4. Results and Framework Development

4.1. Descriptive Bibliometric Overview of the Final Screened Corpus

As a descriptive bibliometric overview of the final screened corpus, the publication-year distribution (Figure 2) indicates a marked increase in relevant studies in the later part of the review window, confirming the recent acceleration of interest in biomimetic and biophilic approaches to interior environmental performance. The author keyword co-occurrence structure further shows a strong thematic concentration around biophilic design, biomimicry, indoor environmental quality, biophilia, and thermal/visual–environmental concerns. Together, these descriptive patterns support the systematic mapping results by confirming that the literature clusters around visually and environmentally oriented strategies, while other domains remain comparatively less developed.

Figure 2. Publication year distribution of the final screened Scopus/WoS corpus (n = 78).

Figure 2. Publication year distribution of the final screened Scopus/WoS corpus (n = 78).

Figure 3 illustrates the thematic clustering of the reviewed corpus, with biophilic design, biomimicry, indoor environmental quality, and related performance concepts forming the most visible keyword structure.

4.2. Cross-Domain Performance Mapping

To move beyond simple frequency analysis and toward explicit evaluation of biomimetic mechanism transfer across interior environmental systems, the analysis begins with the cross-tabulation of design approach and primary indoor comfort domain (see

Table 2. Distribution of design approaches across indoor comfort domains (n = 78).

Approach	Thermal	IAQ	Visual	Acoustic	Multi-Domain	Total
Biophilic	3 (5.4%)	0 (0.0%)	15 (26.8%)	0 (0.0%)	38 (67.9%)	56
Biomimetic	5 (26.3%)	1 (5.3%)	3 (15.8%)	0 (0.0%)	10 (52.6%)	19
Hybrid	0 (0.0%)	0 (0.0%)	2 (66.7%)	0 (0.0%)	1 (33.3%)	3
Total	8	1	20	0	49	78

).

As presented in Table 2, biomimetic and biophilic approaches are unevenly distributed across thermal, IAQ, visual, acoustic, and multi-domain configurations. Three analytically significant patterns emerge.
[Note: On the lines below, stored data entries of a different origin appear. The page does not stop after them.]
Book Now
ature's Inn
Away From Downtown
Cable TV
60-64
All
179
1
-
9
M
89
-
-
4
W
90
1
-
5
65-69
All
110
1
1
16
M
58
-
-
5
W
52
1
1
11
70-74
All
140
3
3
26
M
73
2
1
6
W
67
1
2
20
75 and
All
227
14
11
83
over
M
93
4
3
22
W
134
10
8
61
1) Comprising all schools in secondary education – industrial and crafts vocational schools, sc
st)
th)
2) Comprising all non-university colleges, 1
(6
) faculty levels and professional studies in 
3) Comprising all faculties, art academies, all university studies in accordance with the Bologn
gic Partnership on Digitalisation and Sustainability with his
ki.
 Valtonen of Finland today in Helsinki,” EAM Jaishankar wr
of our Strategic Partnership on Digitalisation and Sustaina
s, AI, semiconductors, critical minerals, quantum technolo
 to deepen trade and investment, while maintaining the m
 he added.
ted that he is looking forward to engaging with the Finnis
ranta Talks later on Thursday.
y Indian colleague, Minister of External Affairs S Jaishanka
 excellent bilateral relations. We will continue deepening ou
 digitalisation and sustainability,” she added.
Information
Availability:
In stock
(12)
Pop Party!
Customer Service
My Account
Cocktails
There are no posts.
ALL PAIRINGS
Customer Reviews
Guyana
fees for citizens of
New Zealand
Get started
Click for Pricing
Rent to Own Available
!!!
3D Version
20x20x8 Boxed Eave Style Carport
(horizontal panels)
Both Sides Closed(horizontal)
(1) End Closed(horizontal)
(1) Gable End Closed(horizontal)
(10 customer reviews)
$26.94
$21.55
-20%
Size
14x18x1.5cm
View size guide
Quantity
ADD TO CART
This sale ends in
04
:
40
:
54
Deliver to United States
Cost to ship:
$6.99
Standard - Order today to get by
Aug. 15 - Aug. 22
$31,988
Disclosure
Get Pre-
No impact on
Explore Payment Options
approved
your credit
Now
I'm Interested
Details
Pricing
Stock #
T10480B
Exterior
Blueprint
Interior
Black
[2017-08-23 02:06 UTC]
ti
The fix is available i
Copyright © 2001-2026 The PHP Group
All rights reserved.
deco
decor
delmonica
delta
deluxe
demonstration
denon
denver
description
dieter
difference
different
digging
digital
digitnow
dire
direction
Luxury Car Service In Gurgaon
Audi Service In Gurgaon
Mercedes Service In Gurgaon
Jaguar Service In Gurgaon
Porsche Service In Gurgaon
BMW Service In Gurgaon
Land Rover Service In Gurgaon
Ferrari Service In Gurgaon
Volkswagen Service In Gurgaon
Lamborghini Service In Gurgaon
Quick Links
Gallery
First, biophilic strategies are strongly concentrated in multi-domain applications (67.9%), followed by visual comfort (26.8%), while thermal applications remain limited (5.4%). This indicates that biophilic research frequently operates at the level of spatial configuration and experiential integration rather than targeted thermal optimisation.

Second, biomimetic strategies demonstrate comparatively stronger thermal orientation (26.3%) and are predominantly clustered within multi-domain interventions (52.6%). When read alongside the overall scale distribution in Table 1, this pattern is consistent with—rather than independently demonstrative of—the broader system-scale orientation of the dataset.

Third, acoustic performance is entirely absent as a primary domain across all approaches.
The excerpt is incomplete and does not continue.